Continuar em silêncio, ser tolerante com o intolerável – como tem sido a máxima que, muitas vezes, rege as relações institucionais – não nos ajuda em nada e, tampouco, assegura a sobrevivência de uma instituição que pertence a toda sociedade. É necessário manter acesa a chama do pensamento e da reflexão contra a apatia e fazer o combate aberto aos presepeiros ou charlatães que – do alto de sua irreflexão – lançam mão dos velhos jargões e frases de efeito auto-envaidecedoras, como passaporte para continuar transitando impunemente em meio aos professores e à comunidade universitária.

Manter o combate à mediocridade e à infâmia é condição para preservar a dignidade dos docentes da Ufac. Essa manutenção passa pela reafirmação dos valores que regem o livre pensar, o debate aberto, a liberdade de opinião e de expressão e a convivência com o outro tendo por base o direito à diferença, à preservação da res publica e do espaço público contra todas as formas de intervenção privatizantes e totalizantes.

Ítalo Calvino, encerra seu livro “As Cidades Invisíveis”, com Marco Polo advertindo ao poderoso Kublai Khan, que o inferno é aqui, onde “vivemos todos os dias, que formamos estando juntos”. Porém, numa ressalva à qual nos apegamos para encerrar este texto, arremata que nesse inferno “existem duas maneiras de sofrer.

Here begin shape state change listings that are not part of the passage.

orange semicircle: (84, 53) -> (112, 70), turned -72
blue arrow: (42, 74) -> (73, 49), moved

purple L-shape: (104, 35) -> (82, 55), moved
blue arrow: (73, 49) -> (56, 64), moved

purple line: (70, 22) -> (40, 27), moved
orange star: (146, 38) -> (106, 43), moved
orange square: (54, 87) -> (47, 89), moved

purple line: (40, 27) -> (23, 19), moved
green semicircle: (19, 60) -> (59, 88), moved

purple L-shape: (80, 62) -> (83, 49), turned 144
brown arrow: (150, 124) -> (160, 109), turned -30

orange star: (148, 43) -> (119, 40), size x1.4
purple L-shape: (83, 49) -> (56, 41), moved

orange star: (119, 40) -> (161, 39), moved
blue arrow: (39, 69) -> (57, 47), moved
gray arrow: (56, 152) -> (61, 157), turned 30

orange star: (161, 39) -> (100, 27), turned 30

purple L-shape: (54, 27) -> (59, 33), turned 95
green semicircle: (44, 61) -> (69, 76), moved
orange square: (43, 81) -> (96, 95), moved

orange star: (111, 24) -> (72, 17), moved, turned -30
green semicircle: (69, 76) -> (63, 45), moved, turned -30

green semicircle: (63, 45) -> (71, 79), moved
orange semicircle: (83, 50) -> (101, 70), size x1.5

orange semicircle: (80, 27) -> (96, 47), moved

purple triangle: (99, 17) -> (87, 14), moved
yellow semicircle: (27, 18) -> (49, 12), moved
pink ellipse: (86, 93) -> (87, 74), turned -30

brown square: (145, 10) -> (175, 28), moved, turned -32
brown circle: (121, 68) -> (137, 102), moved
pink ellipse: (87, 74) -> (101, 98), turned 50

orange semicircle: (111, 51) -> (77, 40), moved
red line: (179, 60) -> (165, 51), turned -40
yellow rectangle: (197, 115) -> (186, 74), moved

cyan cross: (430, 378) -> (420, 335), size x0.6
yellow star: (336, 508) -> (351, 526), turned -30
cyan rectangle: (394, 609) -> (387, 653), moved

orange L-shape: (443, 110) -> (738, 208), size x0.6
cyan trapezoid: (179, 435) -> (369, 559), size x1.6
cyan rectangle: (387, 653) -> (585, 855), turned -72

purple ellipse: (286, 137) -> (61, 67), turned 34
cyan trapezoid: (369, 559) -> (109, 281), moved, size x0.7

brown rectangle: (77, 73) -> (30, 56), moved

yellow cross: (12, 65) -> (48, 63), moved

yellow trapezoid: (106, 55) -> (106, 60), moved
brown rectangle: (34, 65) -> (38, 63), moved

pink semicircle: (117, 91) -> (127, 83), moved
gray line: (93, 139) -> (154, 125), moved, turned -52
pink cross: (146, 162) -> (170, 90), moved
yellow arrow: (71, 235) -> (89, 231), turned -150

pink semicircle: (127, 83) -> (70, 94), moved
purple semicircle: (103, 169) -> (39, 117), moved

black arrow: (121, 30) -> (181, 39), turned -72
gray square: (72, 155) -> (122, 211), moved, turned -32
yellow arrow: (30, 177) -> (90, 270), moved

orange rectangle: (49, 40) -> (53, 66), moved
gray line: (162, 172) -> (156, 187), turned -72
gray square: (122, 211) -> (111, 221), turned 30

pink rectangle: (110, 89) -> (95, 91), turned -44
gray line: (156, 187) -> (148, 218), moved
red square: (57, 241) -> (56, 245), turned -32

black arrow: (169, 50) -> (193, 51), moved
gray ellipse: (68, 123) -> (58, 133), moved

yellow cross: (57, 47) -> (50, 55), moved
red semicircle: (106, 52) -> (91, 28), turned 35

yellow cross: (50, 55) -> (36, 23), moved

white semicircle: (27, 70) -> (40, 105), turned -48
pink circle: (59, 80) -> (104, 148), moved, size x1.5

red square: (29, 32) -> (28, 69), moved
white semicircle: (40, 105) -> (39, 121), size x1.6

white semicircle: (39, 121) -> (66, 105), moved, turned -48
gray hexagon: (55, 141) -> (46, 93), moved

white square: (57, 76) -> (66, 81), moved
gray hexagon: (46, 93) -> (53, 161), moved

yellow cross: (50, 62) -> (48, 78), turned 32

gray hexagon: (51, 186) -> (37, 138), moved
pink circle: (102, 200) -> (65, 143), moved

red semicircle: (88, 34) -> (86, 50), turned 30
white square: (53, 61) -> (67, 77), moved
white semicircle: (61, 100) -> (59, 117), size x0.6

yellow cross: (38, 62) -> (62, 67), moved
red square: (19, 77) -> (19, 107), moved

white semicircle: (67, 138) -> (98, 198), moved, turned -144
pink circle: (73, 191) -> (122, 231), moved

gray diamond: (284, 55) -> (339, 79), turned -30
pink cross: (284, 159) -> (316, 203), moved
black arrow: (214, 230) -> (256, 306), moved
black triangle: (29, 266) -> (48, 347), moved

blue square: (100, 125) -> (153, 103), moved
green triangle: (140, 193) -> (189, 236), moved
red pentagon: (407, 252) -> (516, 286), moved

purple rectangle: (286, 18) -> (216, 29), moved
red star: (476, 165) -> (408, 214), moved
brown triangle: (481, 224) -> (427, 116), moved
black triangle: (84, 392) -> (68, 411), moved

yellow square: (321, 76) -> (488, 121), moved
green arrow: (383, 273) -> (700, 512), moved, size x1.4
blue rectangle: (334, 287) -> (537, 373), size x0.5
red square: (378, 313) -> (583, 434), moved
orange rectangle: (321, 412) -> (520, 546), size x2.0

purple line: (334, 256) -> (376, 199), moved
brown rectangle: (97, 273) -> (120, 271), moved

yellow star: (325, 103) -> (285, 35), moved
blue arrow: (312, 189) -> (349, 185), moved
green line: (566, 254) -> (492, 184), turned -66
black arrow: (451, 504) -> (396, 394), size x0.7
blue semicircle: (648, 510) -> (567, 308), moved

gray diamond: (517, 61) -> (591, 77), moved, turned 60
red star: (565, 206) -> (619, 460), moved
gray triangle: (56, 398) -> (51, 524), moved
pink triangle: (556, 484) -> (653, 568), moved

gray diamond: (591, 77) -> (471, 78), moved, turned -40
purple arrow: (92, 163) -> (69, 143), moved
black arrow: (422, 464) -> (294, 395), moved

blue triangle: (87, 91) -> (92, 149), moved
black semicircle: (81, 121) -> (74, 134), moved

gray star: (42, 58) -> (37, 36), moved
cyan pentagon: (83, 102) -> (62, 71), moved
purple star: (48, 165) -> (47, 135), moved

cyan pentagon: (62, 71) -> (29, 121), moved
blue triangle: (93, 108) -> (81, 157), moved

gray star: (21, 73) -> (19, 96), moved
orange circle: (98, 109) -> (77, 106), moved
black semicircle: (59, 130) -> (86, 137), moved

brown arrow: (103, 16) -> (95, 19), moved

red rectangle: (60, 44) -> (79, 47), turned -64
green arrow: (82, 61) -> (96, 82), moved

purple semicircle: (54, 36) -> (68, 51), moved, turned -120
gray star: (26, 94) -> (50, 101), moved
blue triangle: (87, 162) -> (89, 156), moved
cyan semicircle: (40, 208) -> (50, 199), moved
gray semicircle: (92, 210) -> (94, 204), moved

A primeira é fácil para a maioria das pessoas: aceitar o inferno e tornar-se parte deste até o ponto de deixar de percebê-lo. A segunda é arriscada e exige atenção e aprendizagem contínuas...”

Em meio ao “caos”, a patologia da inversão de valores, ao desenfreado assédio da “razão cínica” e ao balcão de negócios dos “tempos modernos” que intenta pulverizar a prática docente e a universidade pública em programas e pacotes fechados, tais como os reunis, prounis, aceleras brasis; em meio aos impostores, embusteiros, hipócritas e trapaceiros que lhes obscurecem a imagem ante a opinião pública, os professores da Ufac são chamados a fazer escolhas todos os dias e, nesse processo - retomando a significativa advertência de Marco Polo a Kublai Khan - “...tentar saber reconhecer quem e o que, no meio do inferno, não é inferno, e preservá-lo, e abrir espaço”.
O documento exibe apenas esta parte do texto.